Ain­si, dans la say­nète Som­brère et Cayamb (qui don­na lieu à une chan­son), décrit-il à tra­vers un dia­logue entre les per­son­nages Titouène et Sicoc « Pa Sucrodorze, vié cafre y sort là-bas pays Yam­bane » (Père Sucre d’orge, vieux cafre de là-bas à Yam­bane), autre­ment dit un vieux noir afri­cain venu du Mozambique.

Le vieux cafre, pivot de la transmission orale de l’esclavage

Aus­si, le terme “cafre”, qui peut être per­çu comme raciste et ségré­ga­tion­niste depuis l’ex­té­rieur de l’île de La Réunion, est d’un usage qui se révèle tout à fait ordi­naire et de conno­ta­tion a prio­ri peu néga­tive (l’as­si­mi­la­tion réunion­naise est en cela très dif­fé­rente de la France et des Antilles fran­çaises : on y désigne les popu­la­tions sans détours : zarabs, mal­bars, cafres, zorey, yab…). En effet, une éty­mo­lo­gie pro­bable de “cafre” serait celle issue de l’a­rabe “kaf­fir” (qui a don­né kouf­far : infi­dèle, non-croyant). Le Dic­tion­naire de l’an­cienne langue fran­çaise et de tous ses dia­lectes du 9e au 15e siècle (1881 – 1902) de Fré­dé­ric Gode­froy, quant à lui, donne pour défi­ni­tion : “cou­vert d’une mala­die hideuse de la peau”. On pour­rait alors sup­po­ser que ce fut aus­si une manière d’é­vo­quer les ver­rues géné­rées par la sca­ri­fi­ca­tion faciale…

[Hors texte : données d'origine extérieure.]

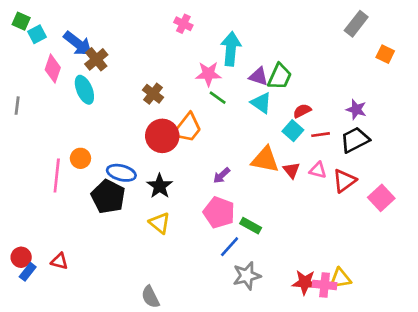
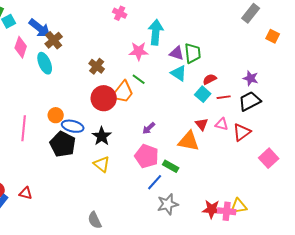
green trapezoid: (280, 77) -> (193, 53), turned -30
green line: (218, 98) -> (139, 79), moved
orange circle: (80, 158) -> (56, 115), moved
orange triangle: (265, 160) -> (189, 141), moved
pink square: (381, 198) -> (269, 158), moved

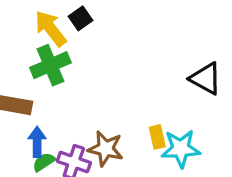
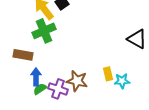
cyan star: (181, 149) -> (122, 81), size x0.7

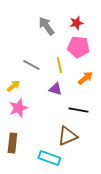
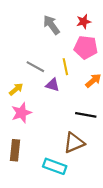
purple triangle: (55, 89) -> (53, 85), moved

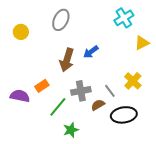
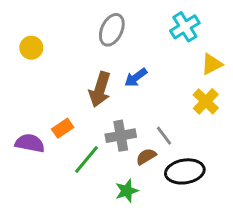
gray ellipse: (61, 20) -> (112, 30), moved
yellow cross: (133, 81) -> (206, 101), moved
green star: (71, 130) -> (127, 191), moved

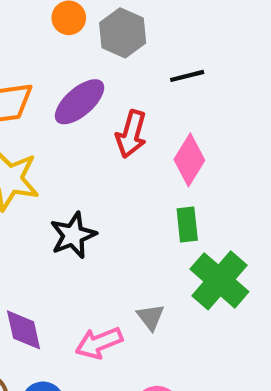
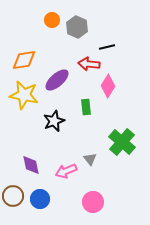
purple ellipse: (80, 102) -> (57, 80), moved
red arrow: (131, 134) -> (89, 64), moved, turned 80
green rectangle: (187, 224) -> (86, 107), moved

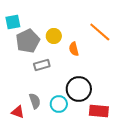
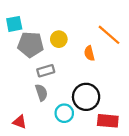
gray pentagon: (28, 41) -> (30, 45), turned 30
orange semicircle: (74, 49) -> (89, 53), moved
gray semicircle: (35, 101) -> (41, 93), moved

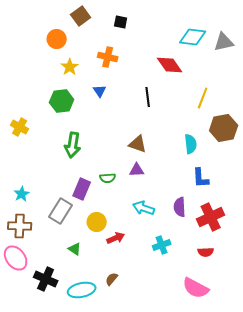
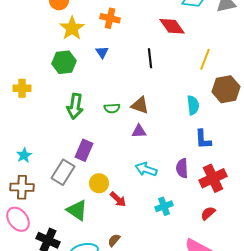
yellow star: (70, 67) -> (72, 28), size x1.4
yellow cross: (20, 127) -> (22, 88), turned -30
green semicircle: (108, 178) -> (112, 108), moved
red arrow: (116, 238) -> (118, 199), turned 66
green triangle: (75, 249) -> (77, 210), size x1.6
red semicircle: (206, 252) -> (208, 213), turned 140

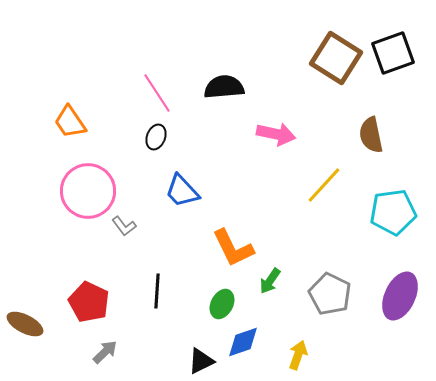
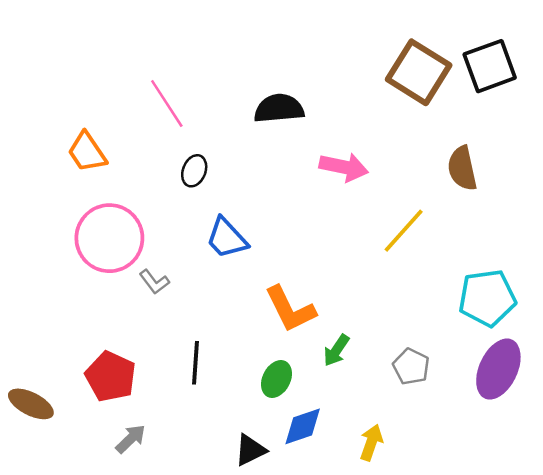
pink line: (157, 93) -> (167, 103), moved
cyan pentagon: (393, 212) -> (487, 298), moved
gray pentagon: (330, 294) -> (411, 367), size x0.7

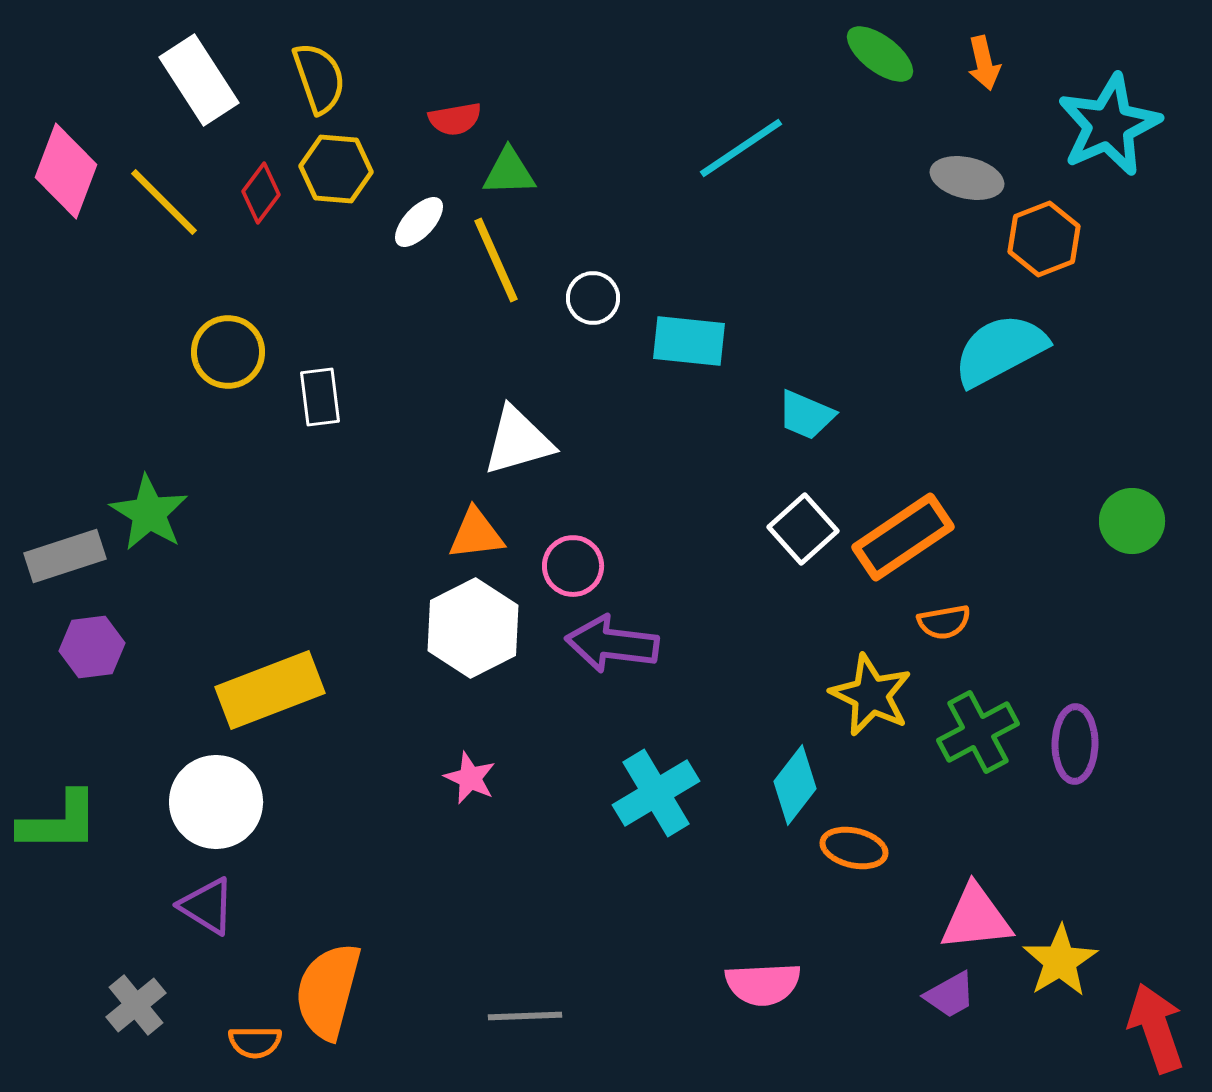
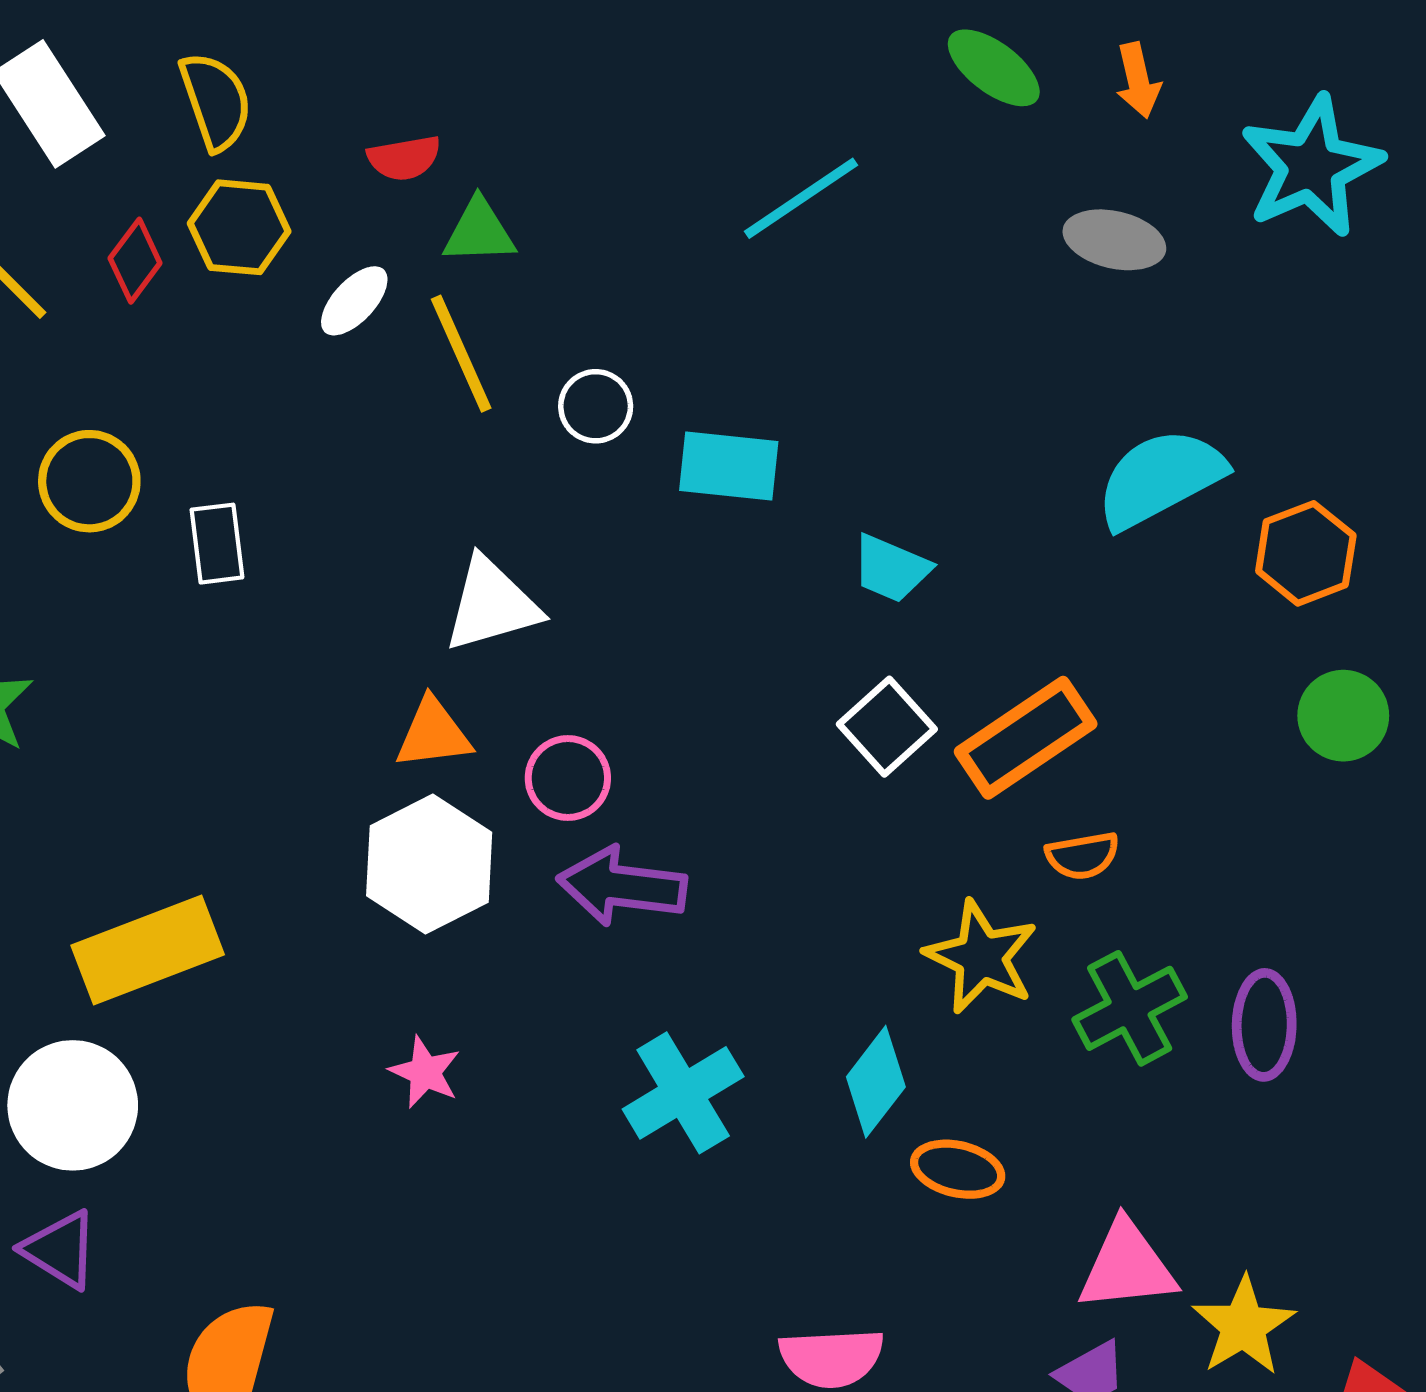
orange hexagon: (1044, 239) -> (1306, 553), moved

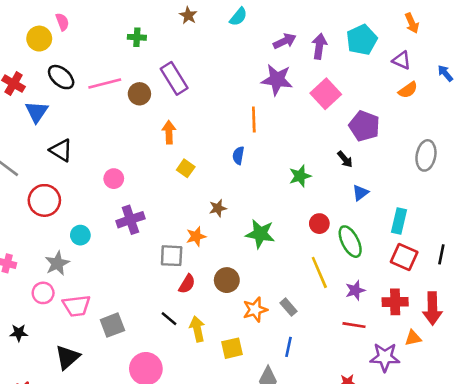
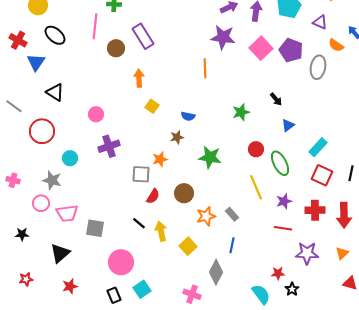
pink line: (105, 84) -> (95, 26), moved, turned -70
orange semicircle: (408, 90) -> (336, 45), moved, turned 70
purple pentagon: (364, 126) -> (291, 50), moved
blue semicircle: (238, 155) -> (188, 116), moved, turned -88
gray ellipse: (426, 155) -> (318, 67), moved
cyan rectangle: (399, 221) -> (318, 147), turned 30
gray star: (57, 263) -> (52, 180), turned -30
gray square: (112, 325) -> (95, 228), turned 30
orange triangle: (413, 338) -> (342, 253), moved, turned -32
yellow square: (232, 348) -> (188, 246), turned -30

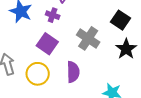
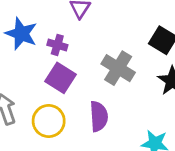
purple cross: (53, 15) -> (57, 45), moved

Dans sa thèse de doc­to­rat, Ben­ja­min Lagarde met en avant l’im­por­tance de la lignée afri­caine et de l’im­por­tance de la notion d’ ”ancien­ne­té” : on main­tient alors une authen­ti­ci­té de la des­cen­dance afri­caine directe en l’op­po­sant à la créo­li­sa­tion. (Ben­ja­min Lagarde , Réunion maloya : La créo­li­sa­tion réunion­naise telle qu’entendue depuis sa musique tra­di­tion­nelle », 2012). Et ce dimi­nu­tif qua­si affec­tueux de “Pa” s’ins­crit dans cette idée d’an­cien, de “petit père”. Celui dont la voix témoigne du temps révolu.

(Source : Z’histoires la caze [1930],rééd. Jeanne Lafitte, Mar­seille, 1976, p.100).

Ces per­son­nages anciens appa­raissent auréo­lés d’une sagesse rehaus­sée par les sou­ve­nirs des temps de l’esclavage.

“Allons boire la mandoze”

En chan­son, on retrouve encore Pa Sicor­doze sous la variante gra­phique Pa Cicor­doze, dans Ah Nénère de Georges Four­cade, plus pré­ci­sé­ment dans les vers suivants :

Allons boire la man­doze
En l’hon­neur de Pa’­Ci­cor­doze

Il s’a­git ici de boire un coup de rhum (ou “coup de sec”), la man­doze étant une alté­ra­tion créole sup­po­sée de “ma dose” (de rhum, donc), en l’hon­neur du “père sucre d’orge”. Un Pa Sucor­doze auquel on paie son tri­but, figure tuté­laire de la créo­li­té dyonisienne.